# Hay required for two Nigerians



## VVFarm (Dec 14, 2015)

Hi everybody. 
I have a friend who is looking into getting two Nigerian Dwarfs. She is in the calculating costs stage of her planning and is picking my brain for help. I'm afraid I'm not much help at all since my farming practices are so different (semi load of round bales style).
Can any of you help us out? How much hay (square bales) and grain would two Nigerians require? She wants to milk them so they'll need a dairy diet. 
Thanks in advance!


----------



## sassykat6181 (Nov 28, 2012)

It all depends on how much they weigh. I give kids and non pregnant females 1/2 cup of goat pellets twice a day. It goes up when they are pregnant and more so when they are milking, but never more than about 2 cups twice a day. When I had just two, a long time ago, I would give them 1 flake of hay twice a day and they have pasture most of the day as well. Don't forget the loose minerals.


----------



## Rise_and_Shine_Ranch (May 16, 2015)

I did pretty much what Sassycat does. Pretty much free choice orchardgrass (no more than one flake a day each). I would go through a square two string bale about every two-three weeks or so with pasture.

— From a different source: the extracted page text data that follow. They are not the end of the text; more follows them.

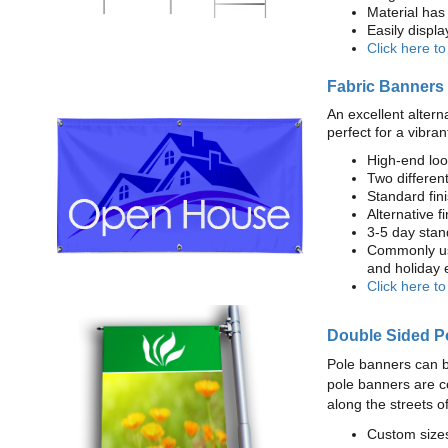
Material has 
Easily displ
Click here t
Fabric Banners
An excellent altern
perfect for a vibran
High-end loo
Two different
Standard fi
Alternative f
3-5 day stan
Commonly use
and holiday 
Click here t
Double Sided P
Pole banners can b
pole banners are c
along the streets o
Custom sizes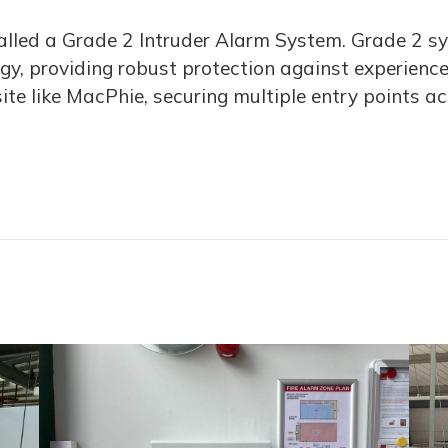
nstalled a Grade 2 Intruder Alarm System. Grade 2 s
, providing robust protection against experienced 
te like MacPhie, securing multiple entry points ac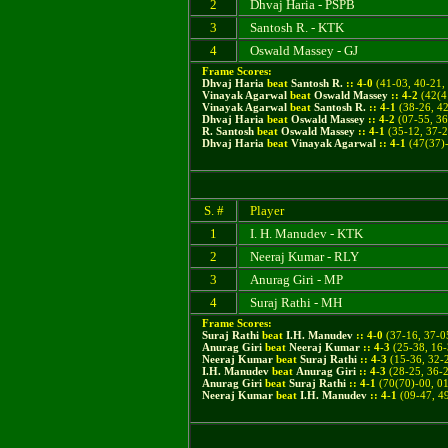
2
Dhvaj Haria - PSPB
3
Santosh R. - KTK
4
Oswald Massey - GJ
Frame Scores:
Dhvaj Haria
beat
Santosh R.
::
4
-
0
(
41-03, 40-21,
Vinayak Agarwal
beat
Oswald Massey
::
4
-
2
(
42(4
Vinayak Agarwal
beat
Santosh R.
::
4
-
1
(38-26, 42
Dhvaj Haria
beat
Oswald Massey
::
4
-
2
(07-55, 36
R. Santosh
beat
Oswald Massey
::
4
-
1
(
35-12, 37-2
Dhvaj Haria
beat
Vinayak Agarwal
::
4
-
1
(
47(37)-
S. #
Player
1
I. H. Manudev - KTK
2
Neeraj Kumar - RLY
3
Anurag Giri - MP
4
Suraj Rathi - MH
Frame Scores:
Suraj Rathi
beat
I.H. Manudev
::
4
-
0
(
37-16, 37-0
Anurag Giri
beat
Neeraj Kumar
::
4
-
3
(
25-38, 16-
Neeraj Kumar
beat
Suraj Rathi
::
4
-
3
(15-36, 32-2
I.H. Manudev
beat
Anurag Giri
::
4
-
3
(28-25, 36-2
Anurag Giri
beat
Suraj Rathi
::
4
-
1
(
70(70)-00, 01
Neeraj Kumar
beat
I.H. Manudev
::
4
-
1
(
09-47, 4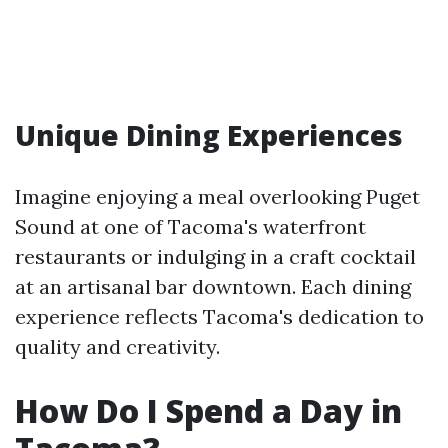
Unique Dining Experiences
Imagine enjoying a meal overlooking Puget
Sound at one of Tacoma's waterfront
restaurants or indulging in a craft cocktail
at an artisanal bar downtown. Each dining
experience reflects Tacoma's dedication to
quality and creativity.
How Do I Spend a Day in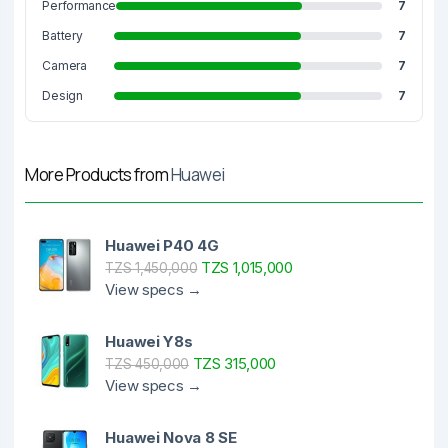
Performance
7
Battery
7
Camera
7
Design
7
More Products from
Huawei
Huawei P40 4G
TZS 1,015,000
TZS 1,450,000
View specs →
Huawei Y8s
TZS 315,000
TZS 450,000
View specs →
Huawei Nova 8 SE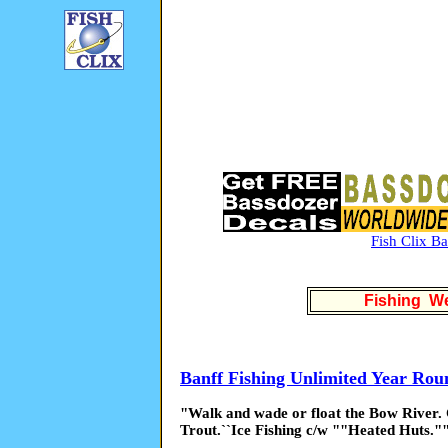
Fish Clix B
Fishing We
Banff Fishing Unlimited Year Rou
"Walk and wade or float the Bow River.
Trout.``Ice Fishing c/w ""Heated Huts."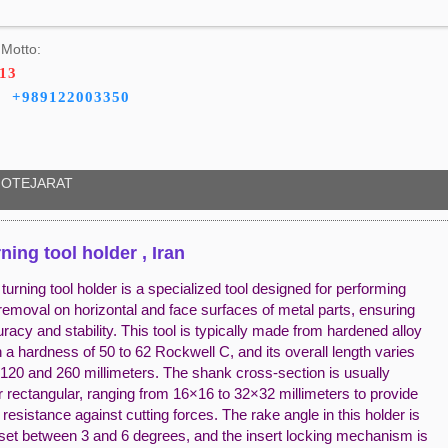
Motto:
413
+989122003350
OTEJARAT
rning tool holder , Iran
turning tool holder is a specialized tool designed for performing
removal on horizontal and face surfaces of metal parts, ensuring
racy and stability. This tool is typically made from hardened alloy
h a hardness of 50 to 62 Rockwell C, and its overall length varies
120 and 260 millimeters. The shank cross-section is usually
 rectangular, ranging from 16×16 to 32×32 millimeters to provide
t resistance against cutting forces. The rake angle in this holder is
y set between 3 and 6 degrees, and the insert locking mechanism is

I liked to give a flake of alfalfa a day late into pregnancy and into milking. Chaffaye is a good choice as well. I saw boosted production.


----------



## ShireRidgeFarm (Sep 24, 2015)

My really rough guess would be 20 to 30 square bales a year (based on the 40 to 70 lbs bales we get). I always like to get extra hay, though, in case of a poor hay crop the next year or something like that. I feed hay all winter and supplement if I need to in the summer, and my seven does go through 1 square bale every 2 days during the winter.


----------



## deerbunnyfarm (Dec 14, 2015)

Really it totally depends on the property you have, the weather, and the individual goats... My goats get a half acre of land, tons of huge trees included, and we had a mild winter in Arkansas, and I seriously only have gone through five bales since last August. But I feed a pound of grain and a pound of alfalfa pellets a day, and my goats will only eat hay if there's nothing else.


----------



## VVFarm (Dec 14, 2015)

Thanks to everybody who answered. Very helpful!


----------



## LadySecret (Apr 20, 2013)

When I calculate how much hay I need for winter, I go by 2.5 pounds per goat per day for Nigerian Dwarfs. That's for grass hay. How much alfalfa pellets and grain varies greatly depending on the goat.


----------